AI, Language, the Land of What's Possible, and Standing on the Train Tracks
Important News Today
So I read this from a feed from inside China and the smarties at GAI Insights in exotic Boston.
DeepSeek V4 introduces a highly efficient open-weight Mixture-of-Experts large language model with million-token context support and major long-context architecture upgrades.
The Four Reasons Why That Matters - Three Non-Obvious
This is a good example of the somewhat new phase of the AI race, where architectural changes drive massive efficiencies in operational cost structures.
Given how fast this is moving, if your competitors have people who speak this language and you don't, you are at a disadvantage. There are several ways to solve for that, but inaction is not one of them.

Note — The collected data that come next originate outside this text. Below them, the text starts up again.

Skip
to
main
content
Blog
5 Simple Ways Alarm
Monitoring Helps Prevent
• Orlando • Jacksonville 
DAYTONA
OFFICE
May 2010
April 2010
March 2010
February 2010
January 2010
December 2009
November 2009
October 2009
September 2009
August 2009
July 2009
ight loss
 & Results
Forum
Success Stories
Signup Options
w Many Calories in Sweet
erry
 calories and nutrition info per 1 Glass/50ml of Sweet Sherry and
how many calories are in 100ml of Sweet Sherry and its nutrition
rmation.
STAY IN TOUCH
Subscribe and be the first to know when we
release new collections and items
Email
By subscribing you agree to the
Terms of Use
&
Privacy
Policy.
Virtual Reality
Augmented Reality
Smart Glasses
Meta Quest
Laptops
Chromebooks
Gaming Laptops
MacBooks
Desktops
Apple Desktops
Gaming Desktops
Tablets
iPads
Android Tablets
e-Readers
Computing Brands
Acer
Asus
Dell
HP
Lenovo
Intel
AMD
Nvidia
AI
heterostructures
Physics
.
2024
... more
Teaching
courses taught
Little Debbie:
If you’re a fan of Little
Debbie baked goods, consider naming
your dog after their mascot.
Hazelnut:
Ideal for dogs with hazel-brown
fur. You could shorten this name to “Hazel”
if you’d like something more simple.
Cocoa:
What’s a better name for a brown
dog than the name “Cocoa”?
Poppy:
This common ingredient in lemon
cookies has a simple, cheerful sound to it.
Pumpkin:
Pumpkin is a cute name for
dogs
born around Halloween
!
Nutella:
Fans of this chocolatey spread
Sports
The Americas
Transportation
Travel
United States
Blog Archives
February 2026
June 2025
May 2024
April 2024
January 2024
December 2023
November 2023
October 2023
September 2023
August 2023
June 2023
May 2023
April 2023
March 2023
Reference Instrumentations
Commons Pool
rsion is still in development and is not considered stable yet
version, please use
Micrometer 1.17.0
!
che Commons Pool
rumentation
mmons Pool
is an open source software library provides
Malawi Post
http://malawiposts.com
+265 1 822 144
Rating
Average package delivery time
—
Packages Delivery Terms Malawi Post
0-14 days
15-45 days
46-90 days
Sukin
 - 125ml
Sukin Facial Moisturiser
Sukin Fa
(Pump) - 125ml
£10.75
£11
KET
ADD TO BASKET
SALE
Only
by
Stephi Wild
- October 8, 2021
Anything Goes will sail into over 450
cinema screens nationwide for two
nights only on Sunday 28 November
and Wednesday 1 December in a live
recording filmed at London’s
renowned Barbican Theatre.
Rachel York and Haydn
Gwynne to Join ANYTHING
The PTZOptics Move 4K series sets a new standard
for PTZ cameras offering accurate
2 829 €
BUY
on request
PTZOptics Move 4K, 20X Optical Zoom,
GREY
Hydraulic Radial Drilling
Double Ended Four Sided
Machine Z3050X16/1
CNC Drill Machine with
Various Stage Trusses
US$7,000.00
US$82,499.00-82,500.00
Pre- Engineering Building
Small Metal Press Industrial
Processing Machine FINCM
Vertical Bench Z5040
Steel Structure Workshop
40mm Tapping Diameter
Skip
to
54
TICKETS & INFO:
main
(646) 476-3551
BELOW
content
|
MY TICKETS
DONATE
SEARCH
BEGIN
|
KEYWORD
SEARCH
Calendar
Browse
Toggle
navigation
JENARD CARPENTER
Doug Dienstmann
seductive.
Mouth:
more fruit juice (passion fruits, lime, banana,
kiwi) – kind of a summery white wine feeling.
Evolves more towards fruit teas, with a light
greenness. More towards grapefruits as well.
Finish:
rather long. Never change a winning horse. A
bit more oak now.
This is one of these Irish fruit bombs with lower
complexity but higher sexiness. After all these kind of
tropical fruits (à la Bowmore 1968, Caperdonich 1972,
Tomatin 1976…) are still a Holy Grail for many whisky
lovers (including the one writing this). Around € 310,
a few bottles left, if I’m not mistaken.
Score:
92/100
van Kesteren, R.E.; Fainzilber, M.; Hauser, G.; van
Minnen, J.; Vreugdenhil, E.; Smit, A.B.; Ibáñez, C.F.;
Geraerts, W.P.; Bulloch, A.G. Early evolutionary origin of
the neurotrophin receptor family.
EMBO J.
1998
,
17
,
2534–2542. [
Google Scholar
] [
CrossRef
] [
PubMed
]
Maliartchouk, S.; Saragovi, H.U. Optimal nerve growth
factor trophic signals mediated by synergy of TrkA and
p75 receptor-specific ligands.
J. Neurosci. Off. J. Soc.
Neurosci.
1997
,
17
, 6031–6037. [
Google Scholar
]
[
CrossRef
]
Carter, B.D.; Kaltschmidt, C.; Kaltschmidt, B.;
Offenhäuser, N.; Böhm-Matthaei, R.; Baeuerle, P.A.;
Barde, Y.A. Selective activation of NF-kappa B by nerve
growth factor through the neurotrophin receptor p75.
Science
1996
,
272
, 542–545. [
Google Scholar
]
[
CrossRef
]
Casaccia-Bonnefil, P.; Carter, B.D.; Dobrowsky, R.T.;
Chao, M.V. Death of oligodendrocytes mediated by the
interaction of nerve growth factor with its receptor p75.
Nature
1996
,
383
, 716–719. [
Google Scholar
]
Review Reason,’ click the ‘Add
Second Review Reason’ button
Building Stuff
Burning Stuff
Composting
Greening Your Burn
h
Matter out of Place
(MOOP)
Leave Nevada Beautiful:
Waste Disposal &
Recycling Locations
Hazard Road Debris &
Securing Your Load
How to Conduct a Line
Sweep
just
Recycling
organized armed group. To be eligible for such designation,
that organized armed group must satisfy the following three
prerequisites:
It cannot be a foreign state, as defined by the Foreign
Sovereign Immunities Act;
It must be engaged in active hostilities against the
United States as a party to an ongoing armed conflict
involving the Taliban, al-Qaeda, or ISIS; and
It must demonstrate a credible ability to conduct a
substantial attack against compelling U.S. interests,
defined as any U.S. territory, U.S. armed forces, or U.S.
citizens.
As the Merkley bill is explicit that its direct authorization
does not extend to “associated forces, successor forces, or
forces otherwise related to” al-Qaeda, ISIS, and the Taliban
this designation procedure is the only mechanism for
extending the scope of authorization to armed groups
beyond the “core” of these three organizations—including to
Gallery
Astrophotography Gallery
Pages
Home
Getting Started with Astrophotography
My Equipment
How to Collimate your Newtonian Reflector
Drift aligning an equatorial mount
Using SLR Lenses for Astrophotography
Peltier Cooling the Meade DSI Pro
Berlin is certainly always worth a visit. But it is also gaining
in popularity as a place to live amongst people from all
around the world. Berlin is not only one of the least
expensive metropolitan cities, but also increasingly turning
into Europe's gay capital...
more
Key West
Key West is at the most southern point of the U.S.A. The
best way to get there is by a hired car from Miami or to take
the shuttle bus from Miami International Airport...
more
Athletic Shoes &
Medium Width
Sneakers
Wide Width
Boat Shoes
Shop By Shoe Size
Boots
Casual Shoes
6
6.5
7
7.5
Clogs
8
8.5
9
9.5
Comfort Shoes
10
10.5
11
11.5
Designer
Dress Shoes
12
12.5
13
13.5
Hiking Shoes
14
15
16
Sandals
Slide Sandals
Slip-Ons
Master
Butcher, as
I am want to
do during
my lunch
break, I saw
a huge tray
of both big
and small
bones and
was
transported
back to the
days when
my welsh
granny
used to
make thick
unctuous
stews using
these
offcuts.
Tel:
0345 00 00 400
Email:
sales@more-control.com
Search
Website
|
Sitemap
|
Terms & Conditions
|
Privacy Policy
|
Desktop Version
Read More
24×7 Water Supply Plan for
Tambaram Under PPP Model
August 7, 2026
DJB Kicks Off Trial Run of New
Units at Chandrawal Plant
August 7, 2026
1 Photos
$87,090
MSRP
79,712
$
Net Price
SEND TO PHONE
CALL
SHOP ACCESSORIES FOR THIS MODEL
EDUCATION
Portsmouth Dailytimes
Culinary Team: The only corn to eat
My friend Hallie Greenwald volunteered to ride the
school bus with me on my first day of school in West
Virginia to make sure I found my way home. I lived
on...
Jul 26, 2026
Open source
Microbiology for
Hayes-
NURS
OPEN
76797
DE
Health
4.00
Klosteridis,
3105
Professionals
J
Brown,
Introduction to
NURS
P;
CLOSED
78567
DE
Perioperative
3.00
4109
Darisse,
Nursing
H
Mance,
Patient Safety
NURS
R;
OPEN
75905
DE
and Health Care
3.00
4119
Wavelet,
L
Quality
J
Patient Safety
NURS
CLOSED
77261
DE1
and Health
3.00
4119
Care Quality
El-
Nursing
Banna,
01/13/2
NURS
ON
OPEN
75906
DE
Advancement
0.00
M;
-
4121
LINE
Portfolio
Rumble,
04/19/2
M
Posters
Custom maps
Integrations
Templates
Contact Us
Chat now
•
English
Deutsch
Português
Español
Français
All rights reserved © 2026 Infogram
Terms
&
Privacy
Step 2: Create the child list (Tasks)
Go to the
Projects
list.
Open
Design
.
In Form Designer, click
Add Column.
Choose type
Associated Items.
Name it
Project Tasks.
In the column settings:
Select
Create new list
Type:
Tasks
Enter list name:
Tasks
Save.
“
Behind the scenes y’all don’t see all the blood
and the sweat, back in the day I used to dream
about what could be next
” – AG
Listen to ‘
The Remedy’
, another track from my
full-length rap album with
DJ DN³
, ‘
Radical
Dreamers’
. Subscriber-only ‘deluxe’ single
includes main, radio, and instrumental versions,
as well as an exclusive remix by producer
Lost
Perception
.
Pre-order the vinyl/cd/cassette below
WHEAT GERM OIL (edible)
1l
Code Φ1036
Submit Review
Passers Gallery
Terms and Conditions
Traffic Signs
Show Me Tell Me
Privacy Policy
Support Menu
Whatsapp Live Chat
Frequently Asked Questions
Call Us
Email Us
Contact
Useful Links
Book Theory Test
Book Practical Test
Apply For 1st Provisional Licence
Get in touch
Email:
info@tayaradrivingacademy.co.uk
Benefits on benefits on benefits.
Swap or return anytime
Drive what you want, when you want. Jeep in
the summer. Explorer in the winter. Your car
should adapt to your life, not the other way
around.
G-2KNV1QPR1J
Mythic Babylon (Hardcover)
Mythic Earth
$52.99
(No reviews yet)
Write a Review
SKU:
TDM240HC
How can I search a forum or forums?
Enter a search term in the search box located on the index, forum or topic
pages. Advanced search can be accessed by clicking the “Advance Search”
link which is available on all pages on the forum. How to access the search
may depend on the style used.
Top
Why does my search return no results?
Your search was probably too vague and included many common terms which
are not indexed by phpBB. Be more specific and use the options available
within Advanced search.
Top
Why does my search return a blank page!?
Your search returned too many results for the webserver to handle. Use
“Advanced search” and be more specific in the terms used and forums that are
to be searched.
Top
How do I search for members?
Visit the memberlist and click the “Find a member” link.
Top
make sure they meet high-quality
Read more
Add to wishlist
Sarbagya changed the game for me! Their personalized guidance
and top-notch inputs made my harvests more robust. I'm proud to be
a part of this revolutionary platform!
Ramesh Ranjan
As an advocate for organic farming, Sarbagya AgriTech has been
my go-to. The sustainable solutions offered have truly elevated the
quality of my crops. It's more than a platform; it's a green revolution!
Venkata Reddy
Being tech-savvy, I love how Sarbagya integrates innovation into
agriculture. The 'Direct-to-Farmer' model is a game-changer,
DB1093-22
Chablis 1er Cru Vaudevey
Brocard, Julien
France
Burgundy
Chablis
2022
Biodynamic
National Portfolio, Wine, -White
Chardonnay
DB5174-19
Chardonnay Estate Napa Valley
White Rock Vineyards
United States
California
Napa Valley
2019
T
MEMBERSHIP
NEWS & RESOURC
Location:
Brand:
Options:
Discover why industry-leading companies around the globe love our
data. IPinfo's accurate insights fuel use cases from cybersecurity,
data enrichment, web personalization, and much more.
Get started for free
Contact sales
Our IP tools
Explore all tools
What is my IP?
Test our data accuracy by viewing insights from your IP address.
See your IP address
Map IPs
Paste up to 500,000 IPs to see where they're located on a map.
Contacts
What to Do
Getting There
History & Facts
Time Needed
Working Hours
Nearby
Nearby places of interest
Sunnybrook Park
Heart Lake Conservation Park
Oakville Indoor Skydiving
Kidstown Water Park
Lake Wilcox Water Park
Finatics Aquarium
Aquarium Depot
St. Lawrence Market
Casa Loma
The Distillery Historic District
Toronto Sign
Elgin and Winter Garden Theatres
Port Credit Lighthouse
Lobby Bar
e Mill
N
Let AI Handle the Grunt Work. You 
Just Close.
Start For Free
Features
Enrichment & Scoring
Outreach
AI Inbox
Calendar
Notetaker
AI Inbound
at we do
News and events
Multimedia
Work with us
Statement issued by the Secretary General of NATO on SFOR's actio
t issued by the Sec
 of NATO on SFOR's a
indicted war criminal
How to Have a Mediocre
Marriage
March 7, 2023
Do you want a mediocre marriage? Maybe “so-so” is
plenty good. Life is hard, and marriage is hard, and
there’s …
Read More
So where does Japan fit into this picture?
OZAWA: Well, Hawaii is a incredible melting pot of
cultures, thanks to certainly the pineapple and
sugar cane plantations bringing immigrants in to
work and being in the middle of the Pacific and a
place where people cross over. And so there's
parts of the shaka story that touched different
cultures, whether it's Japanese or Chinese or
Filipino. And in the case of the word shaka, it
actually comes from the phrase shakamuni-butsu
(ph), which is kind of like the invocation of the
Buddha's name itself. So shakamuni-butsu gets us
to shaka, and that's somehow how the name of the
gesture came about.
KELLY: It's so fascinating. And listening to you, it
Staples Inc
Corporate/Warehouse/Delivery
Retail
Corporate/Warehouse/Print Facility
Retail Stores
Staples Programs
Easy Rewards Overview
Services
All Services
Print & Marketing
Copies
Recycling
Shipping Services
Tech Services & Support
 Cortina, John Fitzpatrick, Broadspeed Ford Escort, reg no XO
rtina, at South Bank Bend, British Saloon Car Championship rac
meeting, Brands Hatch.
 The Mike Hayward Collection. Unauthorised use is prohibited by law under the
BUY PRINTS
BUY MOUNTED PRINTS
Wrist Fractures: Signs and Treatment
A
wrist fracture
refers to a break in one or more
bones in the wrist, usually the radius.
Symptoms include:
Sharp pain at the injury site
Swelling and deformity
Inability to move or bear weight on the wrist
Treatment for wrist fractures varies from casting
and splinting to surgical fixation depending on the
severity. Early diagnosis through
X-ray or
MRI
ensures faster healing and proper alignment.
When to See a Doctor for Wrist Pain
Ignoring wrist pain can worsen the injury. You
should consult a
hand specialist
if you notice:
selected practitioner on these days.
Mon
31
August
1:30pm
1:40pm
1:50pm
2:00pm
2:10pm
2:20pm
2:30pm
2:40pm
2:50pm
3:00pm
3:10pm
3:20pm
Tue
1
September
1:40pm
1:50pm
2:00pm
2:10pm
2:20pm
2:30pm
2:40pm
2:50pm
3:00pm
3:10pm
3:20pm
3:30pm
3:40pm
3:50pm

The real challenge for most companies is the horizon and boundaries on what is possible and by when have shifted (a lot). That shift is continuing and is accelerating. A key part of the trajectory of any successful company, now more than ever, is the IT folks helping the business see the land of what is possible. Fred Smith/Jim Barksdale in the early days of FedEx would say, 'we are a technology company that moves boxes around'. Seventeen years there was the best education.
While we are all amazed and excited about what AI can do and how fast it is evolving, when we look back from the distant future, like late 2027, it will be the firms that embraced this tech and thought through the cost structure opportunities well that will have great success stories to tell, as long as they got that extremely difficult strategy-mission-task-talent-structure chain thing correct.
The script in the picture above isn't AI hallucinatory gobbledygook. It is "I think we are standing on the train track," albeit in the Cherokee script. Understanding the language often matters.